- Official release poster
- Directed by: Baalu Adusumilli
- Written by: Baalu Adusumilli
- Produced by: Rudrapati Ramana Rao
- Starring: Dhanya Balakrishna; Tridha Choudhury; Komalee Prasad; Siddhi Idnani;
- Cinematography: Shekar Ganganamoni
- Edited by: Tellaguti Manikanth
- Music by: Vikas Badisha
- Production company: SLV Media
- Distributed by: Amazon Prime Video
- Release date: 6 March 2020;
- Running time: 121 minutes
- Country: India
- Language: Telugu

= Anukunnadi Okati Ayinadi Okati =

2020 Indian film

Anukunnadi Okati Ayinadi Okkati is a 2020 Indian Telugu-language black comedy film directed by debutant Baalu Adusumilli. The film stars Dhanya Balakrishna, Tridha Choudhury, Komalee Prasad and Siddhi Idnani. The story revolves around four modern girls who go to Goa for vacation where they hire a male stripper and confusion begins to lead to dramatic events. This film is an adaption of the 2017 American film Rough Night.

==Plot==
Dhanya, a carefree girl who is a protective sister as well takes her three female friends to Goa searching for her sister. She sees a picture of her sister with a guy who has been synced on her phone. She starts investigating about her sister and finds out that the guy pictured with her sister is a prostitute. She learns that her sister's phone was stolen and she has misunderstood the situation. Things get worse and the guy is killed. The story follows the girls as they hilariously struggle to save themselves.

== Soundtrack ==

| No. | Title | Lyrics | Singer(s) | Length |
|---|---|---|---|---|
| 1. | "Kelli Veddam Lolli Chaddam" | Roll Rida | Roll Rida, Vishnupriya Ravi, Sameera Bharadwaj, Vikas Badisha | 2:56 |
| 2. | "Bhago Re" | Shree Mani | Hemachandra | 2:40 |

==Release and reception==
The film was released in India on 6 March 2020. It was later released on Amazon Prime in April 2020.
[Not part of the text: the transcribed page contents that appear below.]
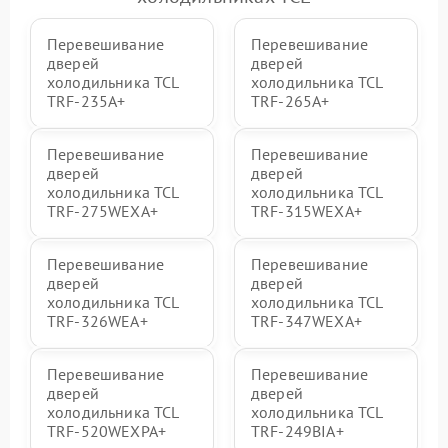
Перевешивание
Перевешивание
дверей
дверей
холодильника TCL
холодильника TCL
TRF-235A+
TRF-265A+
Перевешивание
Перевешивание
дверей
дверей
холодильника TCL
холодильника TCL
TRF-275WEXA+
TRF-315WEXA+
Перевешивание
Перевешивание
дверей
дверей
холодильника TCL
холодильника TCL
TRF-326WEA+
TRF-347WEXA+
Перевешивание
Перевешивание
дверей
дверей
холодильника TCL
холодильника TCL
TRF-520WEXPA+
TRF-249BIA+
The Times of India rated the film 1.5 stars out of 5 and wrote, "The film and its contrived storyline doesn’t give any of the actors enough scope to perform." NTV Telugu criticised the film for its poor storyline and lack of good humour. On performances, the reviewer stated that "Dhanya comes with a lot of ease, thanks to her familiarity with Telugu. Komalee Prasad, a Telugu-speaking actress, does a fine job as well. Tridha and Siddhi could have been much better."